How do you describe pain? 

Since I was pregnant, I’m suffering from an injury in my hip. I’m trying to sort it out with help from a physiotherapist and during my first visit she asked me to explain how the pain feels. Like many times before I’m struck by how arbitrary it is to describe pain: “It feels like lightning going through my hip down my leg”, “it burns”, “on a scale from 1-10, 1 being no pain and 10 being the worst imaginable, it’s a 3” – we are left with images, metaphors or subjective scales. And it’s just what pain is – subjective. That goes for all pain, physical, emotional, and mental (and yes, every other feeling or sensation too for that matter). No one except you knows exactly what pain feels like in your body. The same symptom in two people will probably not be the same subjectively. I’m amazed that we humans can still understand each other reasonably well (or can we?). 

When I search for “ways to describe pain” on the web I see synonyms like aching, throbbing, burning, gnawing, hot, cold, cramping, shooting, sharp, and so on. All these words point back to the experience of the word. To make a perhaps more clear example: I can tell you all that I know about apples, their shape, color, taste, and the sound it makes when I take a bite, but you will never know what an apple truly is like until you experience one of your own. And even then, it won’t be the exact same experience as I had because we are built differently, you and I. Maybe my tongue is more sensitive to the sour, and my teeth and way of chewing make the texture chunkier… But maybe just eating an apple each is close enough. Close enough for us to be able to understand and share the experience of eating an apple. 

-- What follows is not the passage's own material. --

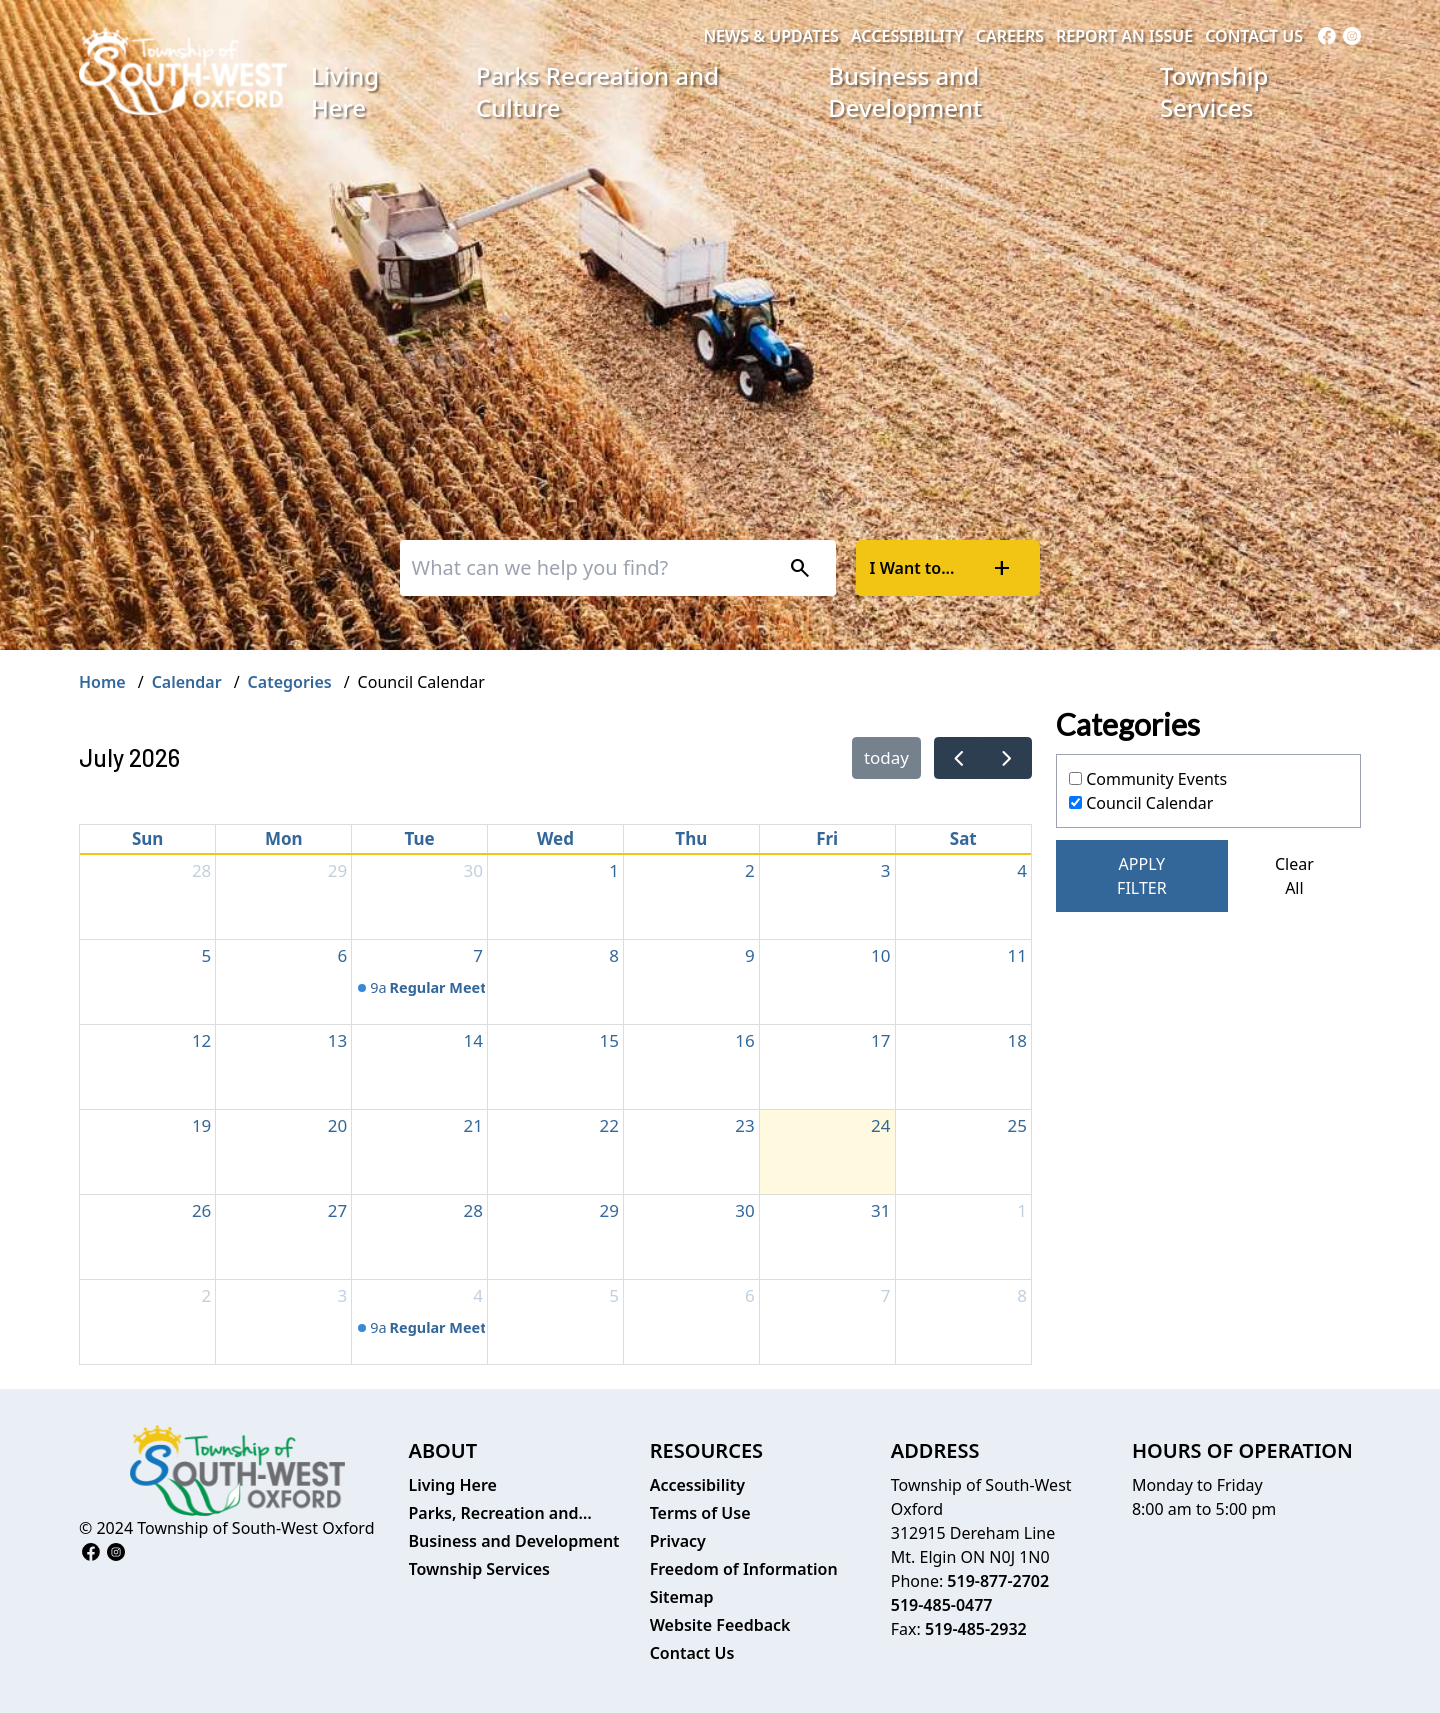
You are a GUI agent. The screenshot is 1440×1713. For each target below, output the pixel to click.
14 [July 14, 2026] (473, 1040)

I write this because I want to remind you, me, and everyone that no one can tell you how you feel – only you know. Others can come with descriptions that ring true, and that’s amazing! But still, only you can know. So next time you hear someone say “It doesn’t make sense that you feel that way” whether it be a professional or not, don’t take it to heart unless it rings true to you. Then, of course, there are those who will exaggerate their pain, and simultaneously, those who will diminish it. Maybe that could be something to reflect on further, because what does that tell you? If you are one who exaggerates pain, maybe that is how you got heard as a child. If you are one who diminishes your pain, maybe there was no one there to comfort you so you simply gave up. You could also put it in terms of “life just happens to me” or “I won’t let life affect me”.

Listen to yourself describing your pain. What do you hear? What would the same statement evoke in you if your friend put it that way? Is there something you could give yourself or ask for, if applicable?